The Trickster Diaries/Chapter 12
Three of the books I’d brought along—edited by W.Y. Evans-Wentz, translated from the Sanskrit (maybe Pali?) by Lama Kazi Dawa Samdup, published by Oxford University Press—were dense, heavily footnoted texts about Tibetan Buddhism: the most elevated form of Mahayana Buddhism planet Earth has ever known. They were: The Tibetan Book of the Dead; Tibet’s Great Yogi, Milarepa; and Tibetan Yoga: Secret Doctrines.
First published in the early 1900’s, they represented the west’s initial introduction to the advanced philosophy and practice.
Not easy getting through, or comprehending, part of that due to archaic, almost Biblical English.

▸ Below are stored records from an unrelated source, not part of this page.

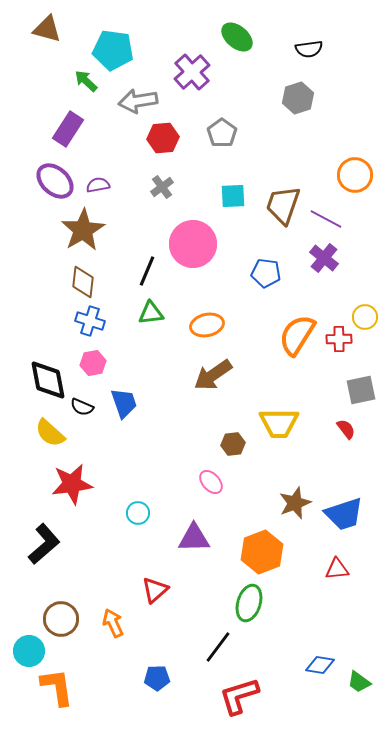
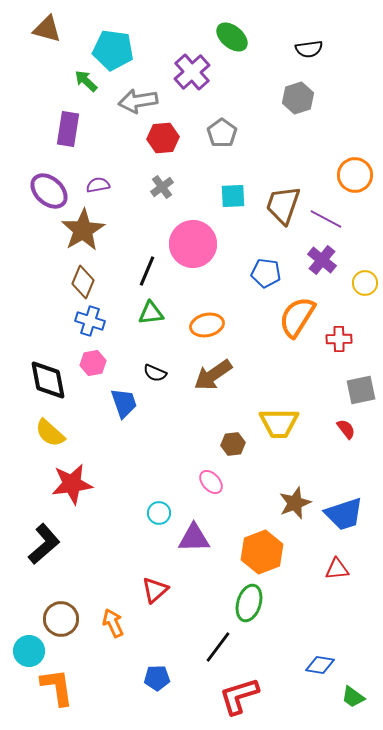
green ellipse at (237, 37): moved 5 px left
purple rectangle at (68, 129): rotated 24 degrees counterclockwise
purple ellipse at (55, 181): moved 6 px left, 10 px down
purple cross at (324, 258): moved 2 px left, 2 px down
brown diamond at (83, 282): rotated 16 degrees clockwise
yellow circle at (365, 317): moved 34 px up
orange semicircle at (297, 335): moved 18 px up
black semicircle at (82, 407): moved 73 px right, 34 px up
cyan circle at (138, 513): moved 21 px right
green trapezoid at (359, 682): moved 6 px left, 15 px down
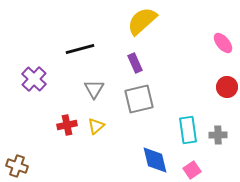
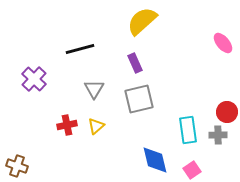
red circle: moved 25 px down
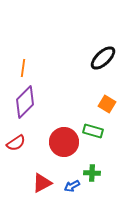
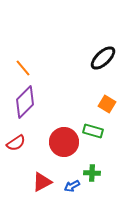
orange line: rotated 48 degrees counterclockwise
red triangle: moved 1 px up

Yet it was fascinating stuff. So pure. So matter of fact. And so far distant from TM or Chopra or anything the New Age movement was pushing as to make the latter group seem ludicrous, masking capitalist intent with sweetness, harmony, bliss, peace, love, karma (karma? are you kidding me?)—all those words meaning, essentially, sedation = seduction = profit.
But, out here in the high desert wilderness, I was secluded from all that, except for when I’d go into town once per week or so for groceries and to do laundry, get a shower for five bucks at El Rancho Dolores Motel, where, accustomed to local protocol, they assumed I was using the room for (ahem) other purposes.
So, mix those reads with a little Phil Dick, a little Philip Jose Farmer, and my head was sufficiently, happily distracted, even as winter set in.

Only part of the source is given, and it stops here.